- **Task prompt**
Pull each line containing "letter" out of the data and copy it.

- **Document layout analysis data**
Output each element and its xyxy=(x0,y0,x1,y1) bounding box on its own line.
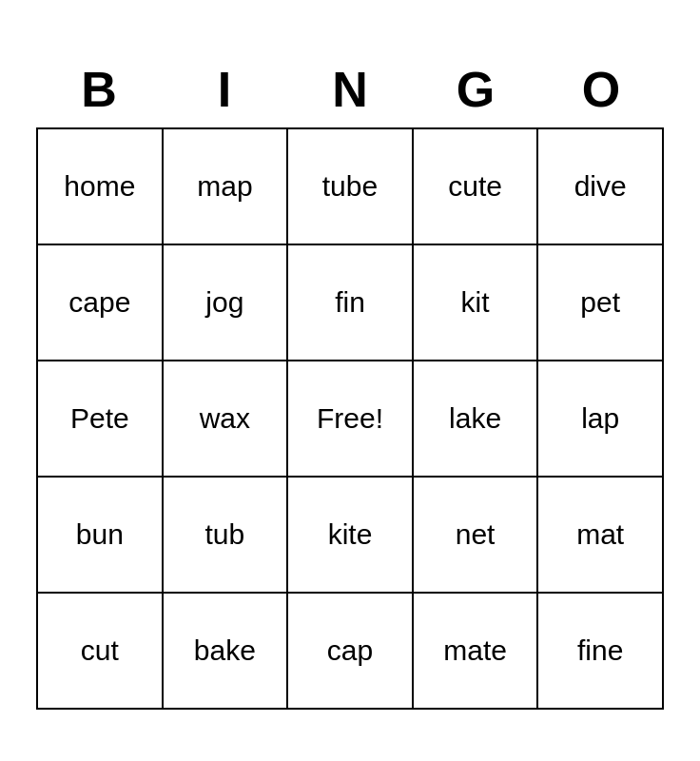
header-letter-i: I xyxy=(162,51,287,127)
bingo-cell-2-3[interactable]: lake xyxy=(414,361,539,476)
bingo-cell-1-0[interactable]: cape xyxy=(38,245,164,360)
bingo-cell-0-2[interactable]: tube xyxy=(288,129,414,244)
bingo-cell-1-1[interactable]: jog xyxy=(164,245,289,360)
bingo-row-4: cutbakecapmatefine xyxy=(38,594,662,708)
bingo-card: BINGO homemaptubecutedivecapejogfinkitpe… xyxy=(17,32,683,729)
bingo-cell-3-2[interactable]: kite xyxy=(288,478,414,592)
bingo-cell-3-1[interactable]: tub xyxy=(164,478,289,592)
header-letter-b: B xyxy=(36,51,162,127)
bingo-cell-4-1[interactable]: bake xyxy=(164,594,289,708)
bingo-header: BINGO xyxy=(36,51,664,127)
bingo-cell-4-3[interactable]: mate xyxy=(414,594,539,708)
bingo-cell-3-3[interactable]: net xyxy=(414,478,539,592)
bingo-cell-1-4[interactable]: pet xyxy=(538,245,662,360)
bingo-cell-1-3[interactable]: kit xyxy=(414,245,539,360)
bingo-cell-2-4[interactable]: lap xyxy=(538,361,662,476)
bingo-cell-1-2[interactable]: fin xyxy=(288,245,414,360)
bingo-cell-0-0[interactable]: home xyxy=(38,129,164,244)
bingo-cell-3-0[interactable]: bun xyxy=(38,478,164,592)
bingo-cell-2-0[interactable]: Pete xyxy=(38,361,164,476)
bingo-row-1: capejogfinkitpet xyxy=(38,245,662,361)
bingo-cell-3-4[interactable]: mat xyxy=(538,478,662,592)
bingo-cell-4-4[interactable]: fine xyxy=(538,594,662,708)
bingo-cell-4-0[interactable]: cut xyxy=(38,594,164,708)
bingo-row-3: buntubkitenetmat xyxy=(38,478,662,594)
header-letter-n: N xyxy=(287,51,413,127)
header-letter-g: G xyxy=(413,51,538,127)
bingo-cell-0-3[interactable]: cute xyxy=(414,129,539,244)
bingo-cell-2-1[interactable]: wax xyxy=(164,361,289,476)
bingo-row-2: PetewaxFree!lakelap xyxy=(38,361,662,478)
header-letter-o: O xyxy=(538,51,664,127)
bingo-cell-0-1[interactable]: map xyxy=(164,129,289,244)
bingo-cell-4-2[interactable]: cap xyxy=(288,594,414,708)
bingo-cell-2-2[interactable]: Free! xyxy=(288,361,414,476)
bingo-row-0: homemaptubecutedive xyxy=(38,129,662,245)
bingo-grid: homemaptubecutedivecapejogfinkitpetPetew… xyxy=(36,127,664,710)
bingo-cell-0-4[interactable]: dive xyxy=(538,129,662,244)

- **Result for this exercise**
header-letter-i: I xyxy=(162,51,287,127)
header-letter-b: B xyxy=(36,51,162,127)
header-letter-n: N xyxy=(287,51,413,127)
header-letter-g: G xyxy=(413,51,538,127)
header-letter-o: O xyxy=(538,51,664,127)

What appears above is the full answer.